I made a model:
model<-xgboost(data=as.matrix(data[,-1]),label=data$Ethnicity, num_class=8, nrounds=50,objective="multi:softmax",lambda=1, eval_metric="merror")
data is a matrix of 94 variables of random survey question and Ethnicity is a 0-7 variable coding race/ethnicity so that every number from 0 to 7 represents an ethnicity.

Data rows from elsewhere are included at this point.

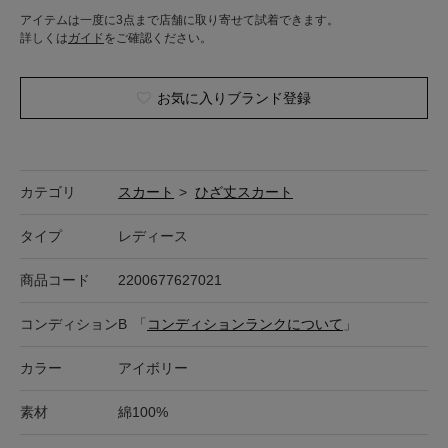
アイテムは一度に3点まで店舗に取り寄せて試着できます。
詳しくは
ガイド
をご確認ください。
お気に入りブランド登録
カテゴリ
スカート
>
ひざ丈スカート
タイプ
レディース
商品コード
2200677627021
コンディション
B
「
コンディションランクについて
」
カラー
アイボリー
素材
綿100%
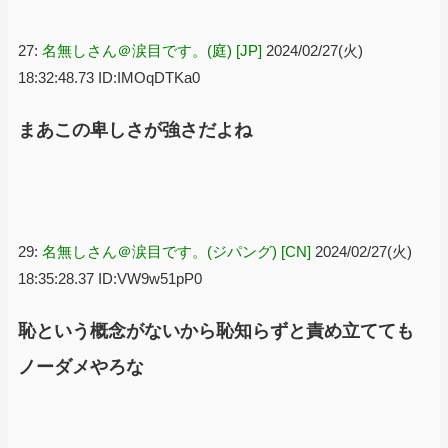
27:
名無しさん＠涙目です。(庭) [JP]
2024/02/27(火)
18:32:48.73 ID:IMOqDTKa0
まあこの卑しさが強さだよね
29:
名無しさん＠涙目です。(ジパング) [CN]
2024/02/27(火)
18:35:28.37 ID:VW9w51pP0
恥という概念がないから恥知らずと責め立てても
ノーダメやろな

I found which variables are most important in the prediction:
xgb.importance(model=model)
I get:
## Feature Gain Cover Frequency
## 1: q97 0.0924173556 0.0388402250 0.016981237
## 2: q9 0.0603595554 0.0199381316 0.012749847
## 3: q7 0.0456855077 0.0447756304 0.066922777
## 4: q6 0.0436987577 0.0485072162 0.041311731
## 5: q8 0.0319606309 0.0212999077 0.015199599
## 6: q99 0.0276115402 0.0201090242 0.007961695
## 7: q89 0.0245865711 0.0249913356 0.023829408
## 8: q13 0.0197648132 0.0190748590 0.010912533
## 9: q81 0.0194462208 0.0140010066 0.021880742
## 10: q71 0.0192126872 0.0194684164 0.019709370
However as you can see my response is multi-class, i.e. all 7 ethnicity groups at once. My question is how do I use plots to show how each ethnic group respond to each variable identified or to fit individual models to see what variables are important for each ethnicity in my above xgb.importance? TIA!